The next year the Bears tanked and I lost interest in football. Until one fateful day when Jeff LaPorte told me about a new guy with the Detroit Lions named Barry Sanders. He was supposed to be pretty good. Intrigued, I started watching and Barry started running. I was dazzled by a highlight reel of runs that will never be seen again in the NFL. Then other Lions began to emerge. Herman Moore made leaping catches at the back of the end zone. Chris Spielman laid the smack down on any running back who dared come up the middle. They were a team to be reckoned with.

The Lions courted greatness for the next few years, stopping just one game shy of the Super Bowl. It never got any better than that though, and they slid into mediocrity. I tried to stop caring and was horrified to find that I couldn’t. I was now a member of the most tortured souls on the planet: Detroit Lions Fans.

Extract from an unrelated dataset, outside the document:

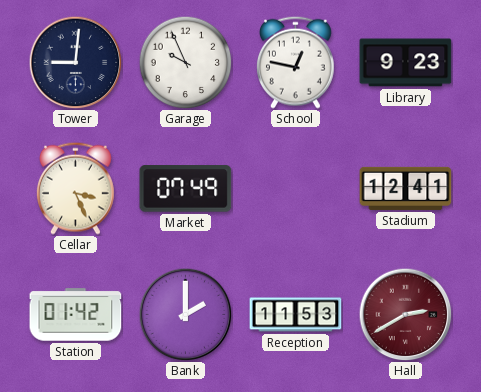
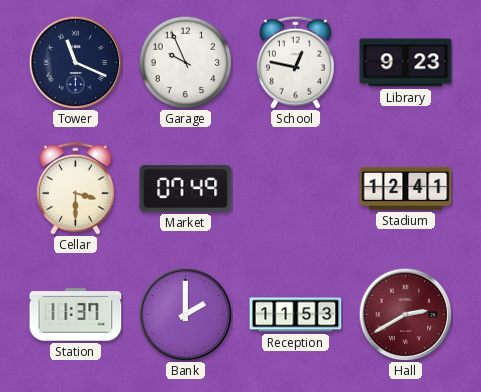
Tower: 9:01 -> 11:19
Cellar: 3:26 -> 3:30
Station: 01:42 -> 11:37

We thought we had it bad until Matt Millen showed up and plunged the Lions to the deepest depths of Hell. It finally ended last year with the impossible perfect season, 0-16. It was truly a privilege to watch. Now Millen is gone, and the Lions have been rewarded for ineptitude with the first pick in the NFL draft. Fate has given them a chance to undo the damage. They can make up for all the nightmare picks of Charles Rogers, Mike Williams, and Joey Harrington, a rookie quarterback unfairly asked to fix a broken team with his strong arm.

Last year the Lions ranked last almost every defensive category. At the mini-camp journalists reported “a glaring hole at middle linebacker.” Drafting Aaron Curry will fix that and upgrade the linebacker core to elite status. Yet for some reason the genius analysts at ESPN believe the solution to Detroit’s problems is the strong arm of quarterback Matt Stafford.

Thank god Matt Millen is not here to buy in to such insanity. New GM Martin Mayhew will see through the glamor and recognize that Stafford couldn’t win big games in college. Even if he could, the Lions have no offensive line to protect him. Only Matt Millen would make Stafford the highest paid rookie in history, dooming the franchise for years to come. Right? Right???

Matt Stafford is going to look awesome holding up his Lions jersey today. Too bad it’s going to be covered in grass stains next season.